Deux jours plus tard, Stella et Pierrick se remémoraient leur aventure en sirotant une bonne bière. Le jeune homme ne parlait même plus de se racheter un portable, persuadé qu'il était à l'origine de leur mésaventure... Il n'était toujours pas remis de sa rencontre avec le Mamba noir et cela lui avait occasionné une réaction excémateuse de stress.

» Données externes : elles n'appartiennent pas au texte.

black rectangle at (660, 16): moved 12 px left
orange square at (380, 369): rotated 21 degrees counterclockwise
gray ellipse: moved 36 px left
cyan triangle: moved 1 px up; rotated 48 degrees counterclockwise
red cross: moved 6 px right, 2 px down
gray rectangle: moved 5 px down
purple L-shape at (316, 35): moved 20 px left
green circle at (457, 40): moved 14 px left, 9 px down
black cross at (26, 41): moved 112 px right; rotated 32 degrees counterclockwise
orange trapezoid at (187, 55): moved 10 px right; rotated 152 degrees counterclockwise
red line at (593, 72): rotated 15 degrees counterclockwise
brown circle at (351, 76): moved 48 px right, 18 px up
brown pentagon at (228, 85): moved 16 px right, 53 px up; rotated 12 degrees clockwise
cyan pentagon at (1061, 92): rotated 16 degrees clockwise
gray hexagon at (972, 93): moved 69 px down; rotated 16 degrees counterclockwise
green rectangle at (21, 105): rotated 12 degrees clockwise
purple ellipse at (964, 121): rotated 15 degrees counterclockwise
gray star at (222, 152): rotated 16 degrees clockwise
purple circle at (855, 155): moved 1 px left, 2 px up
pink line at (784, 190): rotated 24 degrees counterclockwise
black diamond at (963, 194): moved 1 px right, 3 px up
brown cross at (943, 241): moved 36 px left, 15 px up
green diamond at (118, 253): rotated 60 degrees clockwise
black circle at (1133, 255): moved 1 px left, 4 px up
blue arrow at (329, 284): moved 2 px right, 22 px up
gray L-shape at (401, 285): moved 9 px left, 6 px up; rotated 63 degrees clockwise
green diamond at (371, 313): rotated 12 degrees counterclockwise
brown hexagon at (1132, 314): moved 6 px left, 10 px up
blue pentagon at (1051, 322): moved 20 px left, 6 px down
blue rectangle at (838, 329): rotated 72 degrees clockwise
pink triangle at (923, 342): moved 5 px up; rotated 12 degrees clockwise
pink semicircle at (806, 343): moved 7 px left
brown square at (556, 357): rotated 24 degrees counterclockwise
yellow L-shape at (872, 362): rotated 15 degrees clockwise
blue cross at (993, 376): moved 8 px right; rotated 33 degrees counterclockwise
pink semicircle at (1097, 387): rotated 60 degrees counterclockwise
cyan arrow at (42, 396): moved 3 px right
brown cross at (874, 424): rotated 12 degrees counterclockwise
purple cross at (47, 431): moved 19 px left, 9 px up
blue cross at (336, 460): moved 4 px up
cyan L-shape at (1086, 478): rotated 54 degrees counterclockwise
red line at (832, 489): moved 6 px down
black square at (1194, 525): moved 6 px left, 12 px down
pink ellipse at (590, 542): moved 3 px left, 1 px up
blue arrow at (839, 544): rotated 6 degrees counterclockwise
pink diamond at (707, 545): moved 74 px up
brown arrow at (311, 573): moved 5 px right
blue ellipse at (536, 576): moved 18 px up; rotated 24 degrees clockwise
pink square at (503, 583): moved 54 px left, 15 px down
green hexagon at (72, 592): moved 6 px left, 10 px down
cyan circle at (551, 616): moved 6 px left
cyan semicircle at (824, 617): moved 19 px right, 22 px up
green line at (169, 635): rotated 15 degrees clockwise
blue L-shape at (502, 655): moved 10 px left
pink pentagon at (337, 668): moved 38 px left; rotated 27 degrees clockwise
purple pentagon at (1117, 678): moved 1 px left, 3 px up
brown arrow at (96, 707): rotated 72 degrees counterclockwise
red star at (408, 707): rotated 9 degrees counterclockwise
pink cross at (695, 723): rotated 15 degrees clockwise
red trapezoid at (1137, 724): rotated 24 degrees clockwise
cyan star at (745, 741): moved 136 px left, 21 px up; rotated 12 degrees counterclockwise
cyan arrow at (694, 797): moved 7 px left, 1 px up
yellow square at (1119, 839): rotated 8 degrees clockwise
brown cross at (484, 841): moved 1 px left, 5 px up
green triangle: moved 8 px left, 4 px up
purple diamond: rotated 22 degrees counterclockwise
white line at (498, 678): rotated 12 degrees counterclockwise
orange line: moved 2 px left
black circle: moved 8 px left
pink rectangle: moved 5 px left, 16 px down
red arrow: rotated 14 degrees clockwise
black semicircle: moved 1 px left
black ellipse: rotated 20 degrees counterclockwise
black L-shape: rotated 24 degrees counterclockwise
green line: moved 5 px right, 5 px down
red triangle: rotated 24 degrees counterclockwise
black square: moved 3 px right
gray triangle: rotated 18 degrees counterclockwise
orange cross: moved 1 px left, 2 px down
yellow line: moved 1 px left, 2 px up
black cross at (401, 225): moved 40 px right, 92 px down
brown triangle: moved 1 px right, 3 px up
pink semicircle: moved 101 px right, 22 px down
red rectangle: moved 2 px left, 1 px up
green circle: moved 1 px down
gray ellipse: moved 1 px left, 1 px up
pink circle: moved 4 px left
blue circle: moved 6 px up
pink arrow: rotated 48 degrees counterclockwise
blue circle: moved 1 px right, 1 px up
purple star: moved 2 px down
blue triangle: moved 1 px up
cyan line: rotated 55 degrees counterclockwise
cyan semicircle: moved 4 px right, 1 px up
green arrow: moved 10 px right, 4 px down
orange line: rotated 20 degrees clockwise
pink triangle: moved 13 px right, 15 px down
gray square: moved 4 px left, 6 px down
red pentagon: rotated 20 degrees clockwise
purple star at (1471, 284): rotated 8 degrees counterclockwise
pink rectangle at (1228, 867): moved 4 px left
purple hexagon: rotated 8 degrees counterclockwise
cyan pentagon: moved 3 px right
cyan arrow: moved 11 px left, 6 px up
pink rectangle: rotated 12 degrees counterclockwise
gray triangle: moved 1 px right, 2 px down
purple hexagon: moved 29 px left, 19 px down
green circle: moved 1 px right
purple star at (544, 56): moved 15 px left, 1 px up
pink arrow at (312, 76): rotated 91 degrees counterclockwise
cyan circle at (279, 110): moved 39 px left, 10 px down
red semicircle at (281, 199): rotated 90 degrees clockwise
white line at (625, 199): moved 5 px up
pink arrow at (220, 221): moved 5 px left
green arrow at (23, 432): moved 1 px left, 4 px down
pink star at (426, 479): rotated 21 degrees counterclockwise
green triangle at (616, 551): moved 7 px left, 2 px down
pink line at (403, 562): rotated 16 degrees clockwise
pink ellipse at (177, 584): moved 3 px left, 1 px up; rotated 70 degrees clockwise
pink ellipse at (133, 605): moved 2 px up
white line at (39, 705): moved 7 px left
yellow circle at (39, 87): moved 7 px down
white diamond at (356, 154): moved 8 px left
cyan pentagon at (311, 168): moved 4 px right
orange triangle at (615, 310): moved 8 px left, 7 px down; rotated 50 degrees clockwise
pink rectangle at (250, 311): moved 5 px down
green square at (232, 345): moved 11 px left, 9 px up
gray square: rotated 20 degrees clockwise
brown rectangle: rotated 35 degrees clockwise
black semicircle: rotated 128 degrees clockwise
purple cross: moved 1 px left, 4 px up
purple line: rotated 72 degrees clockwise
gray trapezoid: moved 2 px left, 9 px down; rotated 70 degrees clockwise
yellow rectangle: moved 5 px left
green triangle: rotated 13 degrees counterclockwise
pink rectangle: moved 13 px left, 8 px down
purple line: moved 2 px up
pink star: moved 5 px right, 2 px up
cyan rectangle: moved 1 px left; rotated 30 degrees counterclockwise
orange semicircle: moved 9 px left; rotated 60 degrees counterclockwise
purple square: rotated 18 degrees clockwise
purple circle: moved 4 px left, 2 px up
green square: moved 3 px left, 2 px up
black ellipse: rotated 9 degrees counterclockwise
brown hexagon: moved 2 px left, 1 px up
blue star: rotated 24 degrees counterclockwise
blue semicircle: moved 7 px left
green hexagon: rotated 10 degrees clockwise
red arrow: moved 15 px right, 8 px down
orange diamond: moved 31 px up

Stella voulu lui appliquer un remède maison.

 

- C'est un onguent à base de venin de serpent, trés efficace contre les dermatoses, précisa Stella d'un air malicieux.

 

- Tu te moques de moi j'espère ! réagit le jeune stagiaire, outré.

 

La jeune femme éclata de rire.

 

- Plains-toi ! Non seulement tu es désintoxiqué de ton addiction, mais en prime tu vas pouvoir écrire l'article qui va faire de toi le major de ta promo !!! C'est ce qui s'appelle faire une pierre deux coups. Et puis qui sait ? Tu pourras même créer une nouvelle génération de téléphone, tu pourrais l'appeler... Euh...je ne sais pas moi... Pourquoi pas le MAMBAPHONE ? Un joli nom çà...une coque jaune-vert en écaille et un intérieur exclusivement noir.


Design non  ? Pourquoi tu fais la grimace ???